THE Minerals Council of Australia (MCA) has welcomed Foreign Affairs minister Julie Bishop’s announcement that she will sign a cooperation agreement to supply uranium to Ukraine for use in power generation at the fourth global Nuclear Security Summit in Washington DC.

In a statement Ms Bishop said the contract with the Ukraine would “complement similar agreements Australia has with countries including Canada, China, France, India, Japan, Republic of Korea, Russia, the UK and the US” and assist in maintaining strong international cooperation on nuclear security.

MCA executive director of uranium Daniel Zavattiero said in a statement that the agreement would offer Ukraine additional diversity of uranium supply, and Australia access to an important and growing market.

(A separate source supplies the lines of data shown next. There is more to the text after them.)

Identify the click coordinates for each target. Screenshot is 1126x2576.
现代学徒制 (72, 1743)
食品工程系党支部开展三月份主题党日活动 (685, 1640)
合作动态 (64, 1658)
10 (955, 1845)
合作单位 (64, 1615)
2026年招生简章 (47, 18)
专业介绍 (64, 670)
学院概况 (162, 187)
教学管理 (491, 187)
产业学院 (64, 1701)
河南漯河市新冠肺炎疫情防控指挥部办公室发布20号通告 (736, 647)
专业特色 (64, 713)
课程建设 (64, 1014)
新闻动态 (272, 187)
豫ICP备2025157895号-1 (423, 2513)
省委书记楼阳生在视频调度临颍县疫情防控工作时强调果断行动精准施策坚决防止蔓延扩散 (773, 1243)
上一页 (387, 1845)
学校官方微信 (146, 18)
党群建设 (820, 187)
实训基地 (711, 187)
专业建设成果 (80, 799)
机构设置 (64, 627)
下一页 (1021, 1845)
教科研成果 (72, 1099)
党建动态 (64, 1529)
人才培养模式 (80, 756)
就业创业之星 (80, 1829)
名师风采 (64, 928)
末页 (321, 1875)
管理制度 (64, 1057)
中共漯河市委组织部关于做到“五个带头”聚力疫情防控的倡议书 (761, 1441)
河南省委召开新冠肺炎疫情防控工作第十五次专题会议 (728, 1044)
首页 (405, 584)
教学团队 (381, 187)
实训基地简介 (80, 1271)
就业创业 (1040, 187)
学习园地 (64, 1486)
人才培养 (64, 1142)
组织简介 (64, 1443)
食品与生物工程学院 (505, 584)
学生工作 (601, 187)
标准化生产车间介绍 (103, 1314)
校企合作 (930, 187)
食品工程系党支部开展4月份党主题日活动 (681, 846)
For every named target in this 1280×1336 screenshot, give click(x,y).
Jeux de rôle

“This development is another important step in responsibly growing Australia’s market access for uranium exports,” he said.

“[The agreement] will add Ukraine to the list of countries who have signed bilateral agreements with Australia committing them to use Australia-sourced uranium solely for peaceful purposes.

“Ukraine has been and continues to be an important nuclear power generating country.”

Ukraine has 15 reactors generating half of its electricity. The government was planning to maintain nuclear share in electricity production to 2030, which would require new reactors to be built.

A joint report by the Organisation for Economic Co-operation and Development ‘s (OECD) Nuclear Energy Agency and the International Atomic Energy Agency in 2013 stated Ukraine would increase its nuclear generating capacity to between 24.7 gigawatts of electricity (GWe) and 29 GWe by 2035.

This would see its uranium requirements rise to an estimated maximum of 5300t per annum by 2035.

“Access to growing Ukrainian uranium demand creates opportunities for more tonnes, more exports, and more jobs in mine construction and operations,” Mr Zavattiero said.

The Nuclear Security Summit provides a forum for leaders to engage with each other and reinforce the commitment at the highest levels to securing nuclear materials.